Base System Parameters
Tank volume: 1,000 lt
Sump volume: 200 lt
Tank circulation rate: 3,000 lt/h
Return pump rate: 1,000 lt/h
Skimmer pump rate: 1,000lt/h
Initial DOC: 83.3 mg/lt
DOC increase: 0.8 mg/l
DOC increase period: 1.00 min
Skimmer efficiency: 0.30
Skimmer exit DOC: 10.0 mg/lt
Metabolism rate: 0 /min
Results
Increasing the rate of water flow through the protein skimmer, keeping all other variables constant, has a significant positive impact on the amount of DOC removed from the water. If instead the return rate was increased, other variables constant, then only a slight positive impact is incurred. Not surprisingly, increasing both has a dramatic positive effect on the DOC concentration. Therefore, it is more advantageous in this system to increase the flowrate through the protein skimmer than the sump and it is not inefficient to have water recirculating within the sump area.
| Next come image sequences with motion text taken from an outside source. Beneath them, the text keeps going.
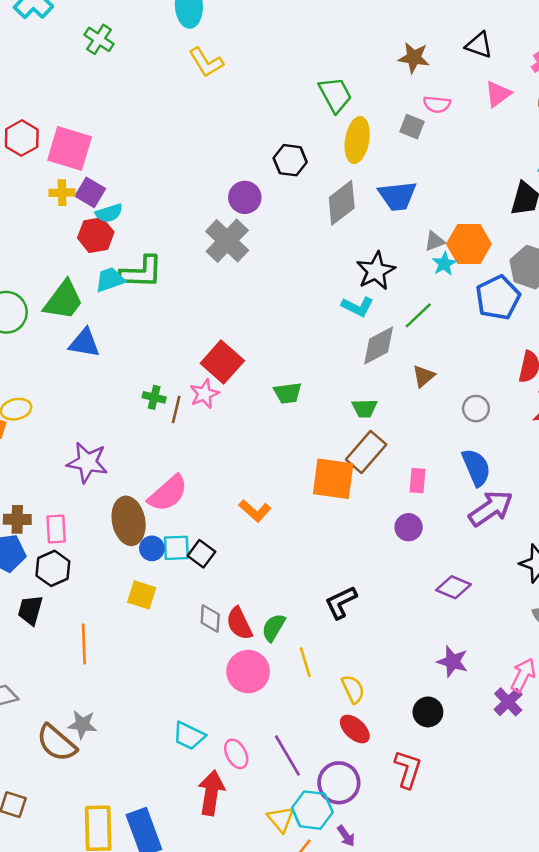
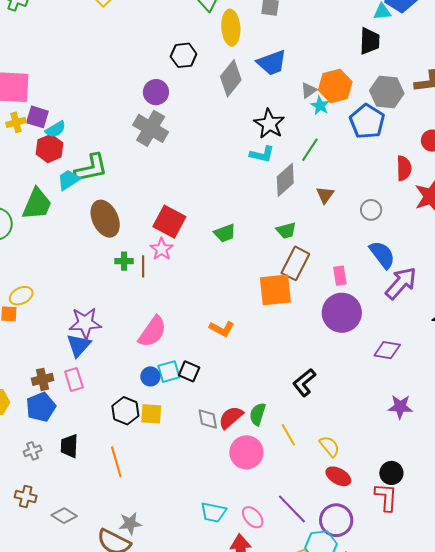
blue triangle: (84, 343) -> (79, 345), moved, turned -44
brown ellipse: (129, 521) -> (105, 219), moved
purple circle: (409, 527) -> (342, 313), size x1.8
black hexagon: (53, 568) -> (125, 411), moved
red semicircle: (239, 623) -> (231, 417), turned 88
black circle: (428, 712) -> (391, 473), moved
Effect of protein skimmer flowrate and return rate on the system DOC concentration.
Now for a light variation on this system. In the above case the skimmer is fed directly from the overflow water from the main display tank. What is the difference between having a protein skimmer taking the water from the entry and exit sections of the sump and returning the water to the opposite end? As shown by the below graph, having the skimmer outlet down stream from the outelt, with no mixing of the water, is more efficient.
Effect of protein skimmer feed and return point within the sump.
Take Home Message
It is inefficient to have the return flowrate faster than your skimmer flowrate or mixing the skimmer outlet water with skimmer inlet water.